**WHAT YOU HAVE TO DO:** Write out, unchanged, the lines from the one holding "Output each element" to the close of the listing. Both the first and last lines belong in it.

^^^^^^^^^^^^^^^^

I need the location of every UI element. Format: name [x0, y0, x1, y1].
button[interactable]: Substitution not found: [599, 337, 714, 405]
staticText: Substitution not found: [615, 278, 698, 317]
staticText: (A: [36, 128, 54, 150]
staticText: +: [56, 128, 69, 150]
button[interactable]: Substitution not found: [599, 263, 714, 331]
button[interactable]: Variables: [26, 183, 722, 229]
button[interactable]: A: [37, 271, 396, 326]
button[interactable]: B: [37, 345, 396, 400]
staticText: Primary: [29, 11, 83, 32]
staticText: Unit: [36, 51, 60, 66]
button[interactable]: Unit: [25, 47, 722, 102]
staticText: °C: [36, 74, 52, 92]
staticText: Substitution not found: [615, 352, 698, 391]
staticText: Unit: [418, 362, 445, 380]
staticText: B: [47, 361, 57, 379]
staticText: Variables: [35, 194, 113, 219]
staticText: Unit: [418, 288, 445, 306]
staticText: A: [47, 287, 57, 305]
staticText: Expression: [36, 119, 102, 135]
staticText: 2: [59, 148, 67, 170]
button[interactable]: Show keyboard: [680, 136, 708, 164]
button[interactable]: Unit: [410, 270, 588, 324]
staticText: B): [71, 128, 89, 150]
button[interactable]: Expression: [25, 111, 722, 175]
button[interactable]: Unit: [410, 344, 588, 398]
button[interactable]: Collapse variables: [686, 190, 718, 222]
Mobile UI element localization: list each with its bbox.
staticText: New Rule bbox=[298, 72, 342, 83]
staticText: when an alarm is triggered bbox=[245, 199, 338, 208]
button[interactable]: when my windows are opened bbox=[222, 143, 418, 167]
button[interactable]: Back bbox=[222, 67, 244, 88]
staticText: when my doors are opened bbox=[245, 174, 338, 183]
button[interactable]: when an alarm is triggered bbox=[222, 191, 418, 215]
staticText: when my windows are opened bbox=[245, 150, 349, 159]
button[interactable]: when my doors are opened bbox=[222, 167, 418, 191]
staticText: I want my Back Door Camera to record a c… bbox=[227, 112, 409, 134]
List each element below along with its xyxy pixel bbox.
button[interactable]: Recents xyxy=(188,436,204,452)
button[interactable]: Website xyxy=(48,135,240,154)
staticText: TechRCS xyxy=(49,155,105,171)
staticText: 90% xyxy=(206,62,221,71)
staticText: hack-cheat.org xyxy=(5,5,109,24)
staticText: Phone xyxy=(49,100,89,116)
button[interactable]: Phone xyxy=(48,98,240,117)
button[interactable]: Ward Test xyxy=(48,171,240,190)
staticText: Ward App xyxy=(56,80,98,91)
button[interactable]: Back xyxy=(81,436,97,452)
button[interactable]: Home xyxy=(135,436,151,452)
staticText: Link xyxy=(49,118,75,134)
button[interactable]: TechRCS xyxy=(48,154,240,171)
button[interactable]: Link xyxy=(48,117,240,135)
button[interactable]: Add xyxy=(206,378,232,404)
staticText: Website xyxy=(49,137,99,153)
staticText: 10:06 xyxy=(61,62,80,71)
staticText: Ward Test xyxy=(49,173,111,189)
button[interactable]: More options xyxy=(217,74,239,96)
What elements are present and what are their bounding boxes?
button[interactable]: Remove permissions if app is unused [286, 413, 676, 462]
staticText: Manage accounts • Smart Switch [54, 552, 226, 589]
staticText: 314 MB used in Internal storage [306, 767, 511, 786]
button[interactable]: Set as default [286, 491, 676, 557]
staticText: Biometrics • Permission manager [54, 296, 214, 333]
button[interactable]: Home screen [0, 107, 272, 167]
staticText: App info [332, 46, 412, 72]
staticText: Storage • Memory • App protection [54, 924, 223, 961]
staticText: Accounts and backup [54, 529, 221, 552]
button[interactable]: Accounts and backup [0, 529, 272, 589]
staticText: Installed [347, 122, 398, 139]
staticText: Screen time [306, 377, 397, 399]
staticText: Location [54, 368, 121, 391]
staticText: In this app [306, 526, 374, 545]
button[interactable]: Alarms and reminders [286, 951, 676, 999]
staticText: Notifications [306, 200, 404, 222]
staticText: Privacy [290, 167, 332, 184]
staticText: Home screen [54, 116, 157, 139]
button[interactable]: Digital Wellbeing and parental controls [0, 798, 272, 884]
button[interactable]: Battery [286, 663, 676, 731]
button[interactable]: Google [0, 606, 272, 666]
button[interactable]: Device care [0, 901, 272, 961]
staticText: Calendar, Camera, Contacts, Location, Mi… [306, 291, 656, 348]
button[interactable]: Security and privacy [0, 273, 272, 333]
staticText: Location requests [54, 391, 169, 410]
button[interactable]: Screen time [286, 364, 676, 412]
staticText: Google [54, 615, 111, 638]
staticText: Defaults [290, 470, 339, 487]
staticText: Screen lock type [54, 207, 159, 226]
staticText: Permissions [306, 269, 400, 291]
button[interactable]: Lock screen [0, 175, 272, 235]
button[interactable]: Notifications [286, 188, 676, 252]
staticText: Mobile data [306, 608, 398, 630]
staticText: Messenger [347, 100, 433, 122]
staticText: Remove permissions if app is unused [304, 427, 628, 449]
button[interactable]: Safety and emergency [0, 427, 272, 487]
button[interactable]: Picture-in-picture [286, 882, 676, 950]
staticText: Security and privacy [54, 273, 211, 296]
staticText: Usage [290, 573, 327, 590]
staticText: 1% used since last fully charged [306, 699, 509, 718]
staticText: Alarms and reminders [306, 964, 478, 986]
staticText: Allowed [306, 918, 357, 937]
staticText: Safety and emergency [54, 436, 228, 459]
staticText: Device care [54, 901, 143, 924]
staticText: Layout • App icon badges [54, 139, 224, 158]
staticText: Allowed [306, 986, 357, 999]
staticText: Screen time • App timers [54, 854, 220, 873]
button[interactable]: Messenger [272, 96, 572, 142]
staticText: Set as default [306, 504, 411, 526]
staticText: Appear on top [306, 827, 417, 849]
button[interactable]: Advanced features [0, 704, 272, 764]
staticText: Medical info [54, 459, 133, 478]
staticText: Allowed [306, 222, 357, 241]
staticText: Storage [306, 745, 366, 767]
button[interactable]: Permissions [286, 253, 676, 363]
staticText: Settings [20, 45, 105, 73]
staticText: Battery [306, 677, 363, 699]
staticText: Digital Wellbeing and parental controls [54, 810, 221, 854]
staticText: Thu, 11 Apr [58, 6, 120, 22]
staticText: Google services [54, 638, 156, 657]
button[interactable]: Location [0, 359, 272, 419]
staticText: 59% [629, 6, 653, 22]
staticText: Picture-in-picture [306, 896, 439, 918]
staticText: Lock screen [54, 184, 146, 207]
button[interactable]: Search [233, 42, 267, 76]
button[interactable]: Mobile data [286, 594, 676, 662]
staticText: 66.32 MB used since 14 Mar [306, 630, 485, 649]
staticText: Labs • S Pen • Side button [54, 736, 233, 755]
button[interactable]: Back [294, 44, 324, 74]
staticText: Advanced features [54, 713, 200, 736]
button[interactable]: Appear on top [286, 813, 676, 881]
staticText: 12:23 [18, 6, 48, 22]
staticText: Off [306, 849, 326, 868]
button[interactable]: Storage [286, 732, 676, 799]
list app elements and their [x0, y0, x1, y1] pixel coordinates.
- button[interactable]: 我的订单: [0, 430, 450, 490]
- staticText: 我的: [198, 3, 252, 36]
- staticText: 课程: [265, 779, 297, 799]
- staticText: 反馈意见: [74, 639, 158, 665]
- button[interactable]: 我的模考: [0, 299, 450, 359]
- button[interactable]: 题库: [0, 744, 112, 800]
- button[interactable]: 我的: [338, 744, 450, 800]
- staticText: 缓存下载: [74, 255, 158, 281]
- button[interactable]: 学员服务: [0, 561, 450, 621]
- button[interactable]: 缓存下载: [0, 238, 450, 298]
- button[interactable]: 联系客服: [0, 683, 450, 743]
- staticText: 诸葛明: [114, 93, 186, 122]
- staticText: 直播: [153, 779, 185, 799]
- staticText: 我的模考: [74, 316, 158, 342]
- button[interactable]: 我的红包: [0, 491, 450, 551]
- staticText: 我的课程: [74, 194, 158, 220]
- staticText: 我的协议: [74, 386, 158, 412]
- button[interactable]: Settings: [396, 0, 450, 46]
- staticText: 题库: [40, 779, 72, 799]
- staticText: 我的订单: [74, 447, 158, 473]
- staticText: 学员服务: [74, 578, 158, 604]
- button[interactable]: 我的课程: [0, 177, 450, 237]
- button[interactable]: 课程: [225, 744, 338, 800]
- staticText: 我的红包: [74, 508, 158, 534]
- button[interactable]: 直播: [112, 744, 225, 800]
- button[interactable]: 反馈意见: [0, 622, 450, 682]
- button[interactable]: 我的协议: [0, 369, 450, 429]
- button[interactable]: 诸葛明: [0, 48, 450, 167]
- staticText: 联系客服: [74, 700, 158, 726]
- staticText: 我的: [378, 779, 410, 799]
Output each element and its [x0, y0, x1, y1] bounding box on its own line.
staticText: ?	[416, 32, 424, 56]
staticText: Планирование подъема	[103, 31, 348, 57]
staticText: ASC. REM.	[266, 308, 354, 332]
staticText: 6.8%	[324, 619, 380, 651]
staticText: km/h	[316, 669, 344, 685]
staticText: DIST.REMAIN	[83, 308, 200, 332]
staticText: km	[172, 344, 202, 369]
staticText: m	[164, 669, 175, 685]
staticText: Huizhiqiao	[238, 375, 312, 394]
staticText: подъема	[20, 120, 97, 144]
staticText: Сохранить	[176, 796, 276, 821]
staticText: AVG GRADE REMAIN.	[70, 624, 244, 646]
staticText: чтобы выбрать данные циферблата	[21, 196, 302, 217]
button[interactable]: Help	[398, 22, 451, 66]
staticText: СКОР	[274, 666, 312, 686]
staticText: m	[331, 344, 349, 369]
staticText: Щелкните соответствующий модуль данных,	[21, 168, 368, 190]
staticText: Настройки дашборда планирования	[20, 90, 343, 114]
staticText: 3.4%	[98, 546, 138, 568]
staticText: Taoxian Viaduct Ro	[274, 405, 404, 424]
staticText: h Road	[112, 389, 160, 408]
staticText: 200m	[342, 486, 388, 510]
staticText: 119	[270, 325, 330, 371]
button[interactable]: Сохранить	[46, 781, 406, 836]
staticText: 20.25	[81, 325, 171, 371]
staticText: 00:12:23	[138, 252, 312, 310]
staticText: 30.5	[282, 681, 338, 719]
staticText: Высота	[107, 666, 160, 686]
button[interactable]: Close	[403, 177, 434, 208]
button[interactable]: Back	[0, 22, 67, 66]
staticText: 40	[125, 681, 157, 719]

^^^^^^^^^^^^^^^^

**WORKED SOLUTION:**
Output each element and its [x0, y0, x1, y1] bounding box on its own line.
staticText: ?	[416, 32, 424, 56]
staticText: Планирование подъема	[103, 31, 348, 57]
staticText: ASC. REM.	[266, 308, 354, 332]
staticText: 6.8%	[324, 619, 380, 651]
staticText: km/h	[316, 669, 344, 685]
staticText: DIST.REMAIN	[83, 308, 200, 332]
staticText: km	[172, 344, 202, 369]
staticText: m	[164, 669, 175, 685]
staticText: Huizhiqiao	[238, 375, 312, 394]
staticText: подъема	[20, 120, 97, 144]
staticText: Сохранить	[176, 796, 276, 821]
staticText: AVG GRADE REMAIN.	[70, 624, 244, 646]
staticText: чтобы выбрать данные циферблата	[21, 196, 302, 217]
button[interactable]: Help	[398, 22, 451, 66]
staticText: СКОР	[274, 666, 312, 686]
staticText: m	[331, 344, 349, 369]
staticText: Щелкните соответствующий модуль данных,	[21, 168, 368, 190]
staticText: Настройки дашборда планирования	[20, 90, 343, 114]
staticText: 3.4%	[98, 546, 138, 568]
staticText: Taoxian Viaduct Ro	[274, 405, 404, 424]
staticText: h Road	[112, 389, 160, 408]
staticText: 200m	[342, 486, 388, 510]
staticText: 119	[270, 325, 330, 371]
button[interactable]: Сохранить	[46, 781, 406, 836]
staticText: 20.25	[81, 325, 171, 371]
staticText: 00:12:23	[138, 252, 312, 310]
staticText: 30.5	[282, 681, 338, 719]
staticText: Высота	[107, 666, 160, 686]
button[interactable]: Close	[403, 177, 434, 208]
button[interactable]: Back	[0, 22, 67, 66]
staticText: 40	[125, 681, 157, 719]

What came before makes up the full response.